World Bank (retired)


By International Consulting News


Editor’s note: This interview was conducted with Bob Youker by International Consulting News (ICN) in 1980 when Bob was still with the World Bank.  ICN is no longer in existence; this interview is republished here with Bob Youker’s consent. 

Bob Youker’s background summary can be found at the end of this interview

International Consulting News (ICN):              Bob, why is project management becoming an increasingly popular topic among managers and consultants?  

Bob Youker (Bob):             Perhaps the main reason is because society is moving toward more temporary systems, “adhocracy” as Toffler called it.  Given the environment surrounding most organizations and the pace of technological innovation, the emphasis in organizations is shifting from functions to tasks, in order to meet organizational objectives.
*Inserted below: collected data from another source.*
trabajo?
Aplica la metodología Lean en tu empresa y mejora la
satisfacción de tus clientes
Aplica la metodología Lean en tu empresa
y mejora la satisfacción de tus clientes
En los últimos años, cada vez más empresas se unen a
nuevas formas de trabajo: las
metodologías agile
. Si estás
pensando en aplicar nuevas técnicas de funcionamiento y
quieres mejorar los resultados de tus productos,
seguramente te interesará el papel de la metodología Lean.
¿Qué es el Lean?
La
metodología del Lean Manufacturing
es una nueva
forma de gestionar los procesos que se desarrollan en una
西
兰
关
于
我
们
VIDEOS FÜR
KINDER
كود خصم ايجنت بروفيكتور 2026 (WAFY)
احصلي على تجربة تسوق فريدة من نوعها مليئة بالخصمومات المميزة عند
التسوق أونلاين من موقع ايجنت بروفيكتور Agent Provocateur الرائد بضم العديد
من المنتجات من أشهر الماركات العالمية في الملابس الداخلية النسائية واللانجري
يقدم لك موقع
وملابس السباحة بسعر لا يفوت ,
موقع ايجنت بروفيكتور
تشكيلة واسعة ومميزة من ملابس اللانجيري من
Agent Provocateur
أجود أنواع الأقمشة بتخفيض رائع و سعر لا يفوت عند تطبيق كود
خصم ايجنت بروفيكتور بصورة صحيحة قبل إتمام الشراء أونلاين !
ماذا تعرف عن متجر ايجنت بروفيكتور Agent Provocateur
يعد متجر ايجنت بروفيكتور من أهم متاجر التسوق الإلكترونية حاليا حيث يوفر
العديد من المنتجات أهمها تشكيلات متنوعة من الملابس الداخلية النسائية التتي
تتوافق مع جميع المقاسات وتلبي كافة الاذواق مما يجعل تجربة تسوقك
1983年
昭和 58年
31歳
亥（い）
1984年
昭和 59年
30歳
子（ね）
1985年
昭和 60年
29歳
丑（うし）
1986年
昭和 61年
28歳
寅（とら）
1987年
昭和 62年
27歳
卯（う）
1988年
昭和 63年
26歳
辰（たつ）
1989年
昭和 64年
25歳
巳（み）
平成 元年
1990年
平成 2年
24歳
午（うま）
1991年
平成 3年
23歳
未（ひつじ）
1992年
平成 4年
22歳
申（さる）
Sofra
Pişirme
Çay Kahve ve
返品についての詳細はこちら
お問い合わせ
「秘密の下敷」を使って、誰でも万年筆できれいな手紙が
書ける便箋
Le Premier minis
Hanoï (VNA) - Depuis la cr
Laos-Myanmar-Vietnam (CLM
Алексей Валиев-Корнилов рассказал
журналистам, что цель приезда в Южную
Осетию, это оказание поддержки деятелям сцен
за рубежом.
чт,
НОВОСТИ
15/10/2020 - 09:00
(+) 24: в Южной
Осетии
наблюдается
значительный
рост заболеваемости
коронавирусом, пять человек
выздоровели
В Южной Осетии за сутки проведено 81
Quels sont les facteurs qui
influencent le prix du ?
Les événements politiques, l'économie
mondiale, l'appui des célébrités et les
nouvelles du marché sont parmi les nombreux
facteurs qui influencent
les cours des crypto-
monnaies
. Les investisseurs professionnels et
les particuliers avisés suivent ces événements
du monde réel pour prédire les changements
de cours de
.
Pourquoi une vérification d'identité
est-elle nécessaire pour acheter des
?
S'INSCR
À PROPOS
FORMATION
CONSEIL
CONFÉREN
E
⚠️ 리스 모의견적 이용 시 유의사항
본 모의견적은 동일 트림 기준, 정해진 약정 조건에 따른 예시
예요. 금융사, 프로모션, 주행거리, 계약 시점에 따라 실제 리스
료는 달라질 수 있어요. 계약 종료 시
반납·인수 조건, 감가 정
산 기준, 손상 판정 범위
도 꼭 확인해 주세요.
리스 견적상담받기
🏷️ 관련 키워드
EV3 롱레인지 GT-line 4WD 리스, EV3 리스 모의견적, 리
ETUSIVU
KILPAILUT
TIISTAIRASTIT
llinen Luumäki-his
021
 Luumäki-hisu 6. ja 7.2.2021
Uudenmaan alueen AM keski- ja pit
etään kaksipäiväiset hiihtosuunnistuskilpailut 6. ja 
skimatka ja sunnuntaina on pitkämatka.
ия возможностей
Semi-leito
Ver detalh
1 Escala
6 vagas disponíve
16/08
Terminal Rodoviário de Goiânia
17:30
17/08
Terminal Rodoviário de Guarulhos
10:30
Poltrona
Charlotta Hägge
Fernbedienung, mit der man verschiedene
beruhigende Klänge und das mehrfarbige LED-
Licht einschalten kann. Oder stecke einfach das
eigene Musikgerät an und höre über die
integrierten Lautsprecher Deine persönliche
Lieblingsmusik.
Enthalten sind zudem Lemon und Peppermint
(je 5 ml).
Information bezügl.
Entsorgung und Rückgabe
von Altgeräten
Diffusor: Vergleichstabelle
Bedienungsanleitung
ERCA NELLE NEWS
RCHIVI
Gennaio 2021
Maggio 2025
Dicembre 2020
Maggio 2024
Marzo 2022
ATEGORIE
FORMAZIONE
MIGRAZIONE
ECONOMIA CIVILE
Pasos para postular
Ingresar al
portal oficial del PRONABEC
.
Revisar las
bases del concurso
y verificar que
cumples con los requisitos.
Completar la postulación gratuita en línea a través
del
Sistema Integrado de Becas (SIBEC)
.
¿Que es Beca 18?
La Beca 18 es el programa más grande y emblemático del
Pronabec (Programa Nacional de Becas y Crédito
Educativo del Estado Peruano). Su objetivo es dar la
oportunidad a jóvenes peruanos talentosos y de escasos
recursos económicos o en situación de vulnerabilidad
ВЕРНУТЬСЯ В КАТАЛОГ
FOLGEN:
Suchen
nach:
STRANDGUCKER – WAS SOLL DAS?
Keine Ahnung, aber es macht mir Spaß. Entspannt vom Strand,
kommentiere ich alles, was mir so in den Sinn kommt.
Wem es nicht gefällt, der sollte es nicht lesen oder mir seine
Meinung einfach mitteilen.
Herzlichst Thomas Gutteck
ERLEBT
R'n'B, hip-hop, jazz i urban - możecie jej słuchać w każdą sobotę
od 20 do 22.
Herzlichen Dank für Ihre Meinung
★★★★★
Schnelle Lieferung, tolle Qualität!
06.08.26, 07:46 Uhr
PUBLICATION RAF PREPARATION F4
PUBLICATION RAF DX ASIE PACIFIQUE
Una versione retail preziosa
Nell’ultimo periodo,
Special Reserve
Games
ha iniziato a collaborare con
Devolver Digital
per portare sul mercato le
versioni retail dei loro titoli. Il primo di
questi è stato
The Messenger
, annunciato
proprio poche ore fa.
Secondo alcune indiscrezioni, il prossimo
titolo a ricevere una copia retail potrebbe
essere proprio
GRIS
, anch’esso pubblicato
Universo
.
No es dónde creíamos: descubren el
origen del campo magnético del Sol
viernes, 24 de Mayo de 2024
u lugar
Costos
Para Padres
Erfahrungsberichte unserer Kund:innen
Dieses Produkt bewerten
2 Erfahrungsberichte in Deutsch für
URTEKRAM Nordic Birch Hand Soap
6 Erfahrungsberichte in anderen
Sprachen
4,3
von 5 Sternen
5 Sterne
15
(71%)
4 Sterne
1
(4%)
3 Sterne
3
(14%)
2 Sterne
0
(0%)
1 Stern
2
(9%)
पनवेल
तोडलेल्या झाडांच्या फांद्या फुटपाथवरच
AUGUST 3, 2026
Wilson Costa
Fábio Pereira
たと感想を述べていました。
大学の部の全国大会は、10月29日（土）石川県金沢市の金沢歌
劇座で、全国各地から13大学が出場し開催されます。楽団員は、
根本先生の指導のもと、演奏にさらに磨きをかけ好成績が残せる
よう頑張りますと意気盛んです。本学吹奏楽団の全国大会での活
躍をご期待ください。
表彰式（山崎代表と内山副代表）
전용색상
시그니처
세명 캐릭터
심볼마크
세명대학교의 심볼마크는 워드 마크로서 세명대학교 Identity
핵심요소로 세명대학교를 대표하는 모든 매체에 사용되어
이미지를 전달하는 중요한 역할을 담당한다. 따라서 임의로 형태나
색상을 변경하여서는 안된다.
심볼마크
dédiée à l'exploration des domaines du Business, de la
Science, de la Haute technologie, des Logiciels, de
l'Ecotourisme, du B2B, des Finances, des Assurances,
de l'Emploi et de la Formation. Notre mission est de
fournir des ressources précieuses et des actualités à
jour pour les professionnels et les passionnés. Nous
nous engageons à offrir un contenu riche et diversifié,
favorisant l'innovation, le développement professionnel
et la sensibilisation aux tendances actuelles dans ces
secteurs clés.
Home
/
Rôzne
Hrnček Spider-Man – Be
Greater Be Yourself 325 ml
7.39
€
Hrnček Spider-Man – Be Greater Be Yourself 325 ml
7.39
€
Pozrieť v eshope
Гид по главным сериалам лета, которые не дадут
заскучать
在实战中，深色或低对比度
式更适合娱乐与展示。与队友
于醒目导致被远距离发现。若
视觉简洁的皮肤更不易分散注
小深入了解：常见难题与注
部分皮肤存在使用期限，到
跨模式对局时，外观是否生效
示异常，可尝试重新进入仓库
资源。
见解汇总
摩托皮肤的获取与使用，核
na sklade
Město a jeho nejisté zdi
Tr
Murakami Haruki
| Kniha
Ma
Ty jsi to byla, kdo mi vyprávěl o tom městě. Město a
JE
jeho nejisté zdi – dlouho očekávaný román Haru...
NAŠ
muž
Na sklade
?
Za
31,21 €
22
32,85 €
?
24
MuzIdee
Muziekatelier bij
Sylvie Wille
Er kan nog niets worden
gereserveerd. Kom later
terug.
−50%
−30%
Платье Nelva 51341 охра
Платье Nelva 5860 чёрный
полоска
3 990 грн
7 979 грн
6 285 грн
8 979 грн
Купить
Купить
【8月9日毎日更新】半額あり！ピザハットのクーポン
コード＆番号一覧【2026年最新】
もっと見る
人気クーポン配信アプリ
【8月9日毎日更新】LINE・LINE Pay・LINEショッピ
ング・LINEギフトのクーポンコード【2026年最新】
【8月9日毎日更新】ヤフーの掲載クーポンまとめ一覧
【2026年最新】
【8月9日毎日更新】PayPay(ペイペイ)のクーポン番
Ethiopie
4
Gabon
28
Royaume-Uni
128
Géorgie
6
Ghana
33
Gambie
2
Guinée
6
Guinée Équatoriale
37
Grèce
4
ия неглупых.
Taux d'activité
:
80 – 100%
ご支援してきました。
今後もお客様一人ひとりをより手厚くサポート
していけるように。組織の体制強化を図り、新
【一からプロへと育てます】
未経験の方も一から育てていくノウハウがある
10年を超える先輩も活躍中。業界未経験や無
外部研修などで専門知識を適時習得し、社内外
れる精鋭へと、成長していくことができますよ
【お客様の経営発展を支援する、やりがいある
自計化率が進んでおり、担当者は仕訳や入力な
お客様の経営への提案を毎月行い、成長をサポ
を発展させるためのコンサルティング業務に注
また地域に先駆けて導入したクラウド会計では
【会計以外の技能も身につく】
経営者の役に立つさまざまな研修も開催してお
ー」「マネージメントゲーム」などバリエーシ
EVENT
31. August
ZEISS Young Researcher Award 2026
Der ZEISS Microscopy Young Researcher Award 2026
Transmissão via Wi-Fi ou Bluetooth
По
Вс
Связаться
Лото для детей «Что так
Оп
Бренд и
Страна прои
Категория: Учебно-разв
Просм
In my opinion, emphasis on Management  By Objectives has also contributed to the popularity of project management.  By definition MBO carves projects out of functional operations.

ICN:    There seems to be some confusion surrounding the terms project management, project organization and matrix management.  Would you define them differently or distinguish between them?

Bob:   Certainly, I would agree that confusion does exist, particularly between project management and project organization.  Project management is managing projects.  Projects are complex series of activities leading up to a specific end event.  The project is unique.  It is a one-time occurrence with a beginning and an end as contrasted with “operations” where activities may be cyclical or repetitive.  Project management may be carried out under any organizational structure.

Project organization is a single purpose structure organized around project outputs.  Usually such a structure is created on a temporary basis within a larger organization to attain a specific objective.  It is separated from the regular functional structure and set up as a self-contained unit headed by a project manager.  Interestingly, the internal structure of the project organization is functional.

Matrix organization is a multidimensional structure in which a lateral structure suitable for project coordination is super-imposed on a vertical functional structure.

ICN:    What are some of the pitfalls or problems inherent in project management?

Bob:   There are several.  At a general level, project management is frequently over complicated, over sophisticated and over jargonized by its users.

Project management involves detailed planning of uncertain future activities.  People hate to be pinned down about the future and so you hear comments like “let’s play it by ear.”  Critical path programming becomes a bitter pill to swallow.  Putting plans down on paper, in black and white, is something we don’t like to do as human beings and so this aspect of project management seems more like a punishment than an appropriate methodology.